Turkish President Tayyip Erdogan threatened Turkish Cypriots with repercussions after a court in the breakaway state terminated the teaching of the Quran in schools.
According to the Turkish Cypriot news agency, TAK, Erdogan said the president of the court must quickly rectify his mistake.
“If he does not, the steps we will take will be different in the next period, they should know that too,” TAK quoted Erdogan as saying.
The decision, published on Friday, followed an appeal against granting a “religious affairs committee” the authority to decide the curriculum.
The court upheld the appeal, finding that it was in violation of a provision relating to secularism and another that said religious education was administered by the state.
Earlier, the Turkish presidency’s head of communications, Fahrettin Altun, censured the decision, suggesting it was a superficial interpretation of secularism and a “step towards the abolition of fundamental rights and freedoms.”
Altun said secularism guaranteed the freedom of religion and could not be used as a means of banning religious education.
“However, the Jacobins (famous political group of the French Revolution, which became identified with extreme egalitarianism and violence; led the Revolutionary government from mid-1793 to mid-1794) used secularism to suppress religious values and our cultural wealth,” he said.

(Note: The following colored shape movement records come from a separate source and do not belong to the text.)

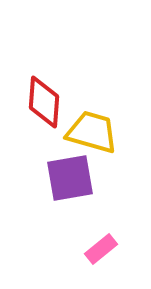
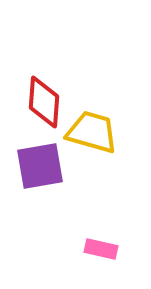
purple square: moved 30 px left, 12 px up
pink rectangle: rotated 52 degrees clockwise
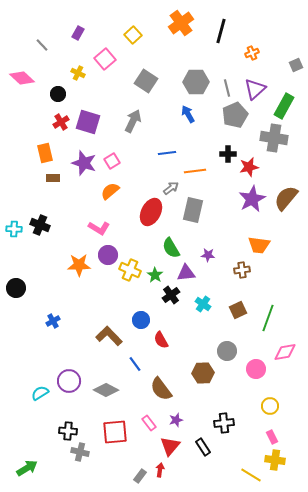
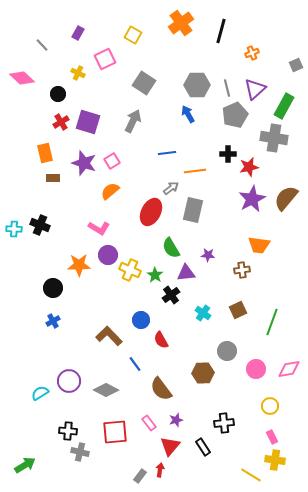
yellow square at (133, 35): rotated 18 degrees counterclockwise
pink square at (105, 59): rotated 15 degrees clockwise
gray square at (146, 81): moved 2 px left, 2 px down
gray hexagon at (196, 82): moved 1 px right, 3 px down
black circle at (16, 288): moved 37 px right
cyan cross at (203, 304): moved 9 px down
green line at (268, 318): moved 4 px right, 4 px down
pink diamond at (285, 352): moved 4 px right, 17 px down
green arrow at (27, 468): moved 2 px left, 3 px up
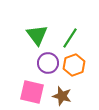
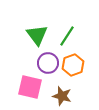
green line: moved 3 px left, 2 px up
orange hexagon: moved 1 px left
pink square: moved 2 px left, 5 px up
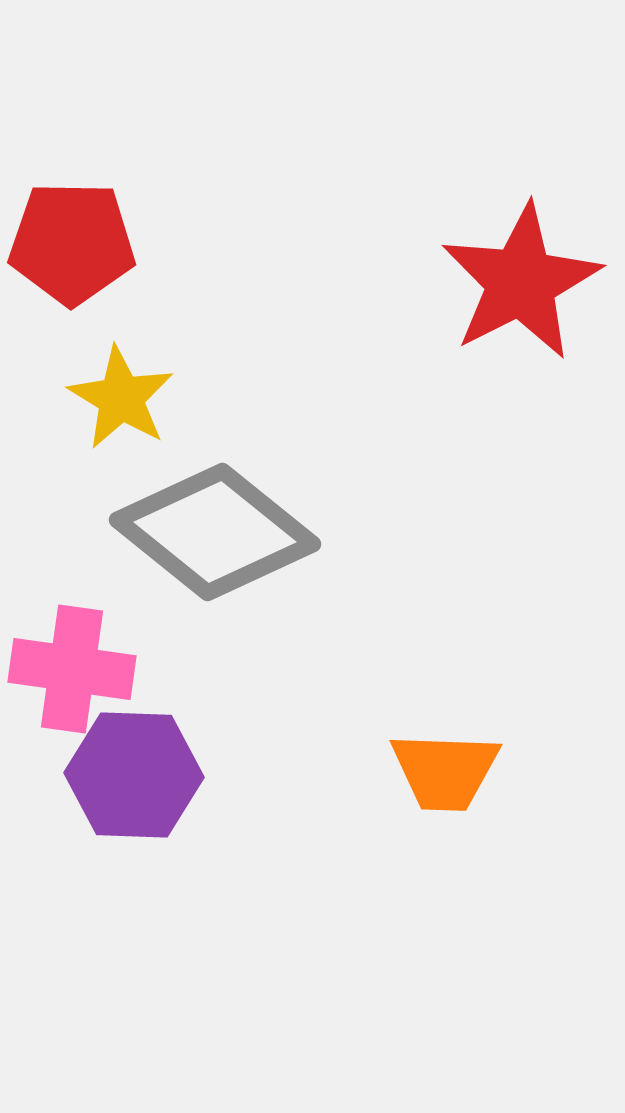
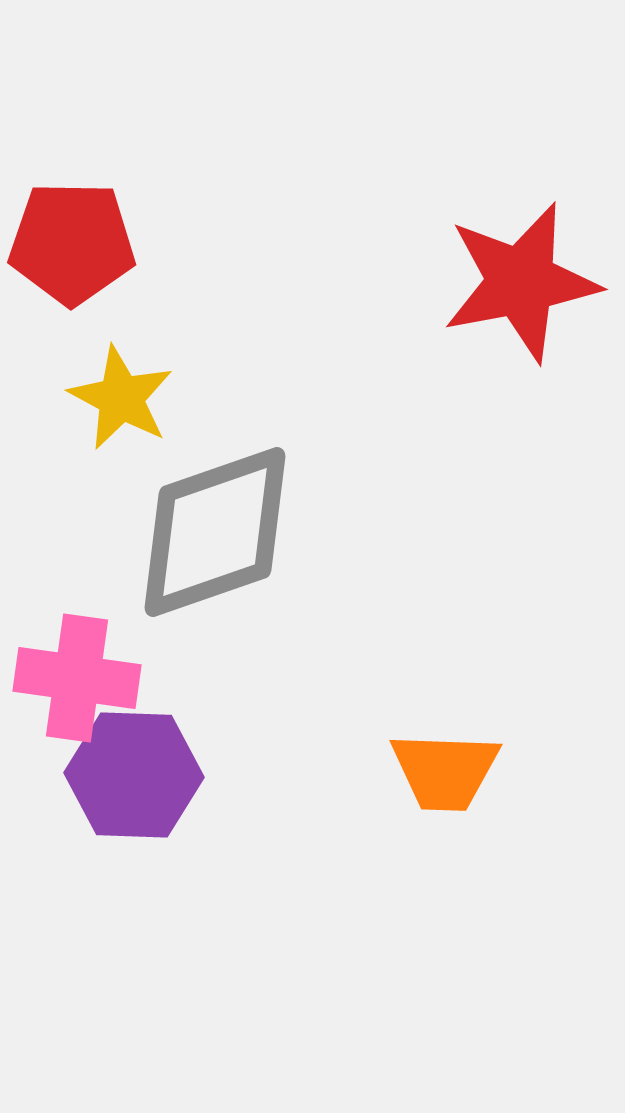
red star: rotated 16 degrees clockwise
yellow star: rotated 3 degrees counterclockwise
gray diamond: rotated 58 degrees counterclockwise
pink cross: moved 5 px right, 9 px down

Altun said it was a wrong decision that threatened the existence and unity of Turkish Cypriots.
“This judicial coup against the freedom of religion and beliefs that are guaranteed by democracy cannot be accepted,” he added. “It is everyone’s duty to show respect to democracy by reacting to this decision that raises suspicions as to the objectives it serves.”
The leader of the Turkish Cypriot republican party Tufan Erhurman said Altun’s comments were unfortunate and unacceptable.
“We safeguard the independence of justice like the apple of our eye,” Erhurman said.
The chairman of the People’s Party, Kudret Ozersay said certain comments were hasty and damaging for Turkish Cypriot justice,
The head of the Turkish Cypriot administration Ersan Saner said Quran lessons would continue after the necessary amendments were made.